Study of bone TB lesions over time show interesting trends, chief of which is spinal TB was already rare in the past and has been steadily declining in frequency for millenia. A paleopathological study of >10000 skeletons from Europe and the Mediterranean found that ~1% of spines observed had lesions on thoracic or lumbar vertebrae while a similar proportion had rib periostitis (type of inflammation) (10). Holloway’s meta-analysis of paleopathological studies of 1000s of skeletons from Europe to the Mediterranean showed (see figure below from)
- Frequency of bone lesions decreased through time.
- Mainly spinal in earlier times, more recent bone TB involves other skeletal parts such as long bones, joints, hands, feet.
- This change in distribution of TB bone lesions is generalizable, observed not just in Northern Europe but also in the Mediterranean and the New World.
- These changes correspond to when agriculture was introduced to each region, being earliest in the Mediterranean, next in Northern Europe and latest in the New World.
- There were only 25 samples from Asia, too small a sample size which precluded firm conclusions.
In summary, TB has been with us for very long, co-evolving through the twists and turns of our history.

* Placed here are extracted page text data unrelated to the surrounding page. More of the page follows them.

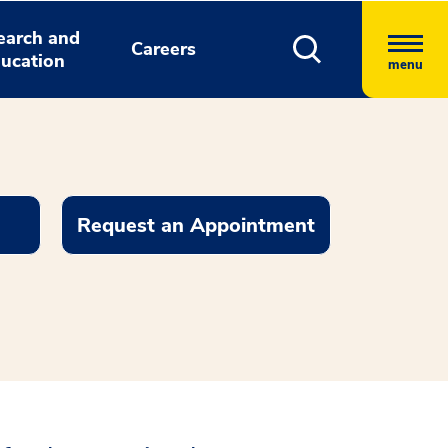
earch and
Careers
ucation
menu
Request an Appointment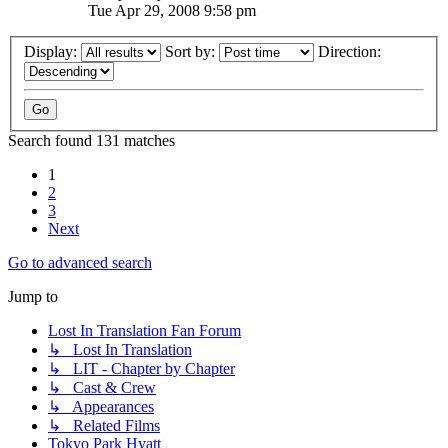
Tue Apr 29, 2008 9:58 pm
Display:
Sort by:
Direction:
Search found 131 matches
1
2
3
Next
Go to advanced search
Jump to
Lost In Translation Fan Forum
↳ Lost In Translation
↳ LIT - Chapter by Chapter
↳ Cast & Crew
↳ Appearances
↳ Related Films
Tokyo Park Hyatt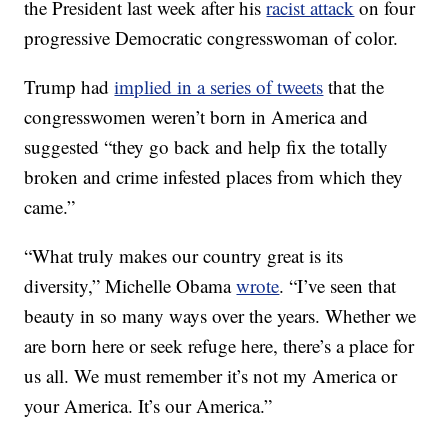
the President last week after his
racist attack
on four
progressive Democratic congresswoman of color.
Trump had
implied in a series of tweets
that the
congresswomen weren’t born in America and
suggested “they go back and help fix the totally
broken and crime infested places from which they
came.”
“What truly makes our country great is its
diversity,” Michelle Obama
wrote
. “I’ve seen that
beauty in so many ways over the years. Whether we
are born here or seek refuge here, there’s a place for
us all. We must remember it’s not my America or
your America. It’s our America.”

This entails reducing prevalence of spinal TB. For evolutionary biologists like, pathogens like M.tb co-evolve towards decreased virulence which would imply spinal TB could represent greater virulence.
1. Holloway, K. L., et al. “Evolution of human tuberculosis: a systematic review and meta-analysis of paleopathological evidence.” HOMO-Journal of Comparative Human Biology 62.6 (2011): 402-458.

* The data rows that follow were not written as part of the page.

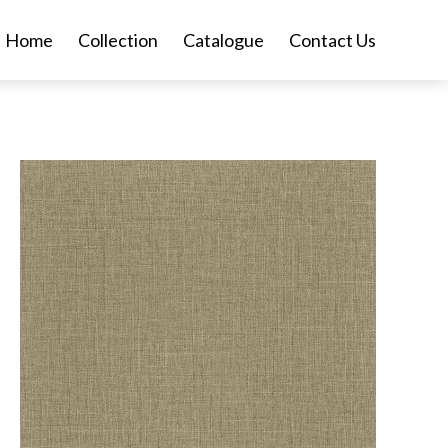
Home
Collection
Catalogue
Contact Us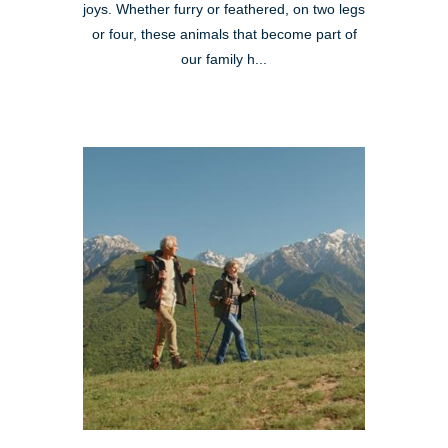
joys. Whether furry or feathered, on two legs
or four, these animals that become part of
our family h...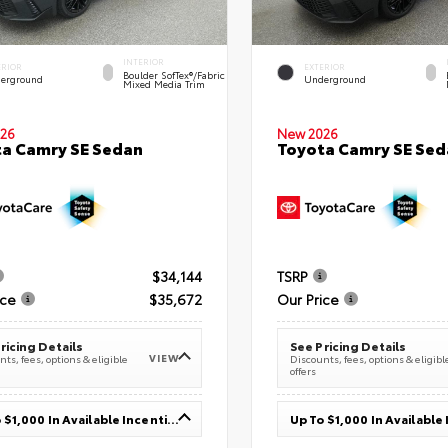
INTERIOR
ERIOR
EXTERIOR
Boulder SofTex®/fabric
erground
Underground
Mixed Media Trim
26
New 2026
a Camry SE Sedan
Toyota Camry SE Sed
$34,144
TSRP
ice
$35,672
Our Price
ricing Details
See Pricing Details
VIEW
ts, fees, options & eligible
Discounts, fees, options & eligibl
offers
Up To $1,000 In Available Incentives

2. Donoghue, Helen D., et al. “Tuberculosis: from prehistory to Robert Koch, as revealed by ancient DNA.” The Lancet infectious diseases 4.9 (2004): 584-592.

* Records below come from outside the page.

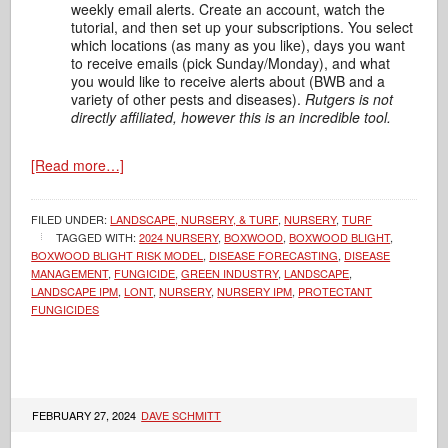
weekly email alerts. Create an account, watch the
tutorial, and then set up your subscriptions. You select
which locations (as many as you like), days you want
to receive emails (pick Sunday/Monday), and what
you would like to receive alerts about (BWB and a
variety of other pests and diseases).
Rutgers is not
directly affiliated, however this is an incredible tool.
[Read more…]
FILED UNDER:
LANDSCAPE, NURSERY, & TURF
,
NURSERY
,
TURF
TAGGED WITH:
2024 NURSERY
,
BOXWOOD
,
BOXWOOD BLIGHT
,
BOXWOOD BLIGHT RISK MODEL
,
DISEASE FORECASTING
,
DISEASE
MANAGEMENT
,
FUNGICIDE
,
GREEN INDUSTRY
,
LANDSCAPE
,
LANDSCAPE IPM
,
LONT
,
NURSERY
,
NURSERY IPM
,
PROTECTANT
FUNGICIDES
FEBRUARY 27, 2024
DAVE SCHMITT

3. Zink, A. R., et al. “Molecular history of tuberculosis from ancient mummies and skeletons.” International Journal of Osteoarchaeology 17.4 (2007): 380-391.
4. Formicola, Vincenzo, Quinzio Milanesi, and Caterina Scarsini. “Evidence of spinal tuberculosis at the beginning of the fourth millennium BC from Arene Candide cave (Liguria, Italy).” American Journal of Physical Anthropology 72.1 (1987): 1-6.
5. Nerlich, Andreas G., et al. “Molecular evidence for tuberculosis in an ancient Egyptian mummy.” The Lancet 350.9088 (1997): 1404.
6. Zink, Albert R., et al. “Characterization of Mycobacterium tuberculosis complex DNAs from Egyptian mummies by spoligotyping.” Journal of Clinical Microbiology 41.1 (2003): 359-367.
7. Nerlich, Andreas G., and Sandra Lösch. “Paleopathology of human tuberculosis and the potential role of climate.” Interdisciplinary perspectives on infectious diseases 2009 (2009).
8. Steinbock, R. Ted. Paleopathological diagnosis and interpretation: bone diseases in ancient human populations. Charles C Thomas Pub Limited, 1976.
9. Ortner, Donald J. Identification of pathological conditions in human skeletal remains. Academic Press, 2003.
10. Roberts, Charlotte, et al. “Understanding the impact of infectious disease on European populations: contributions from the Global History of Health Project.” Am. J. Phys. Anthropol. (Suppl. 49) (2009): 222-223.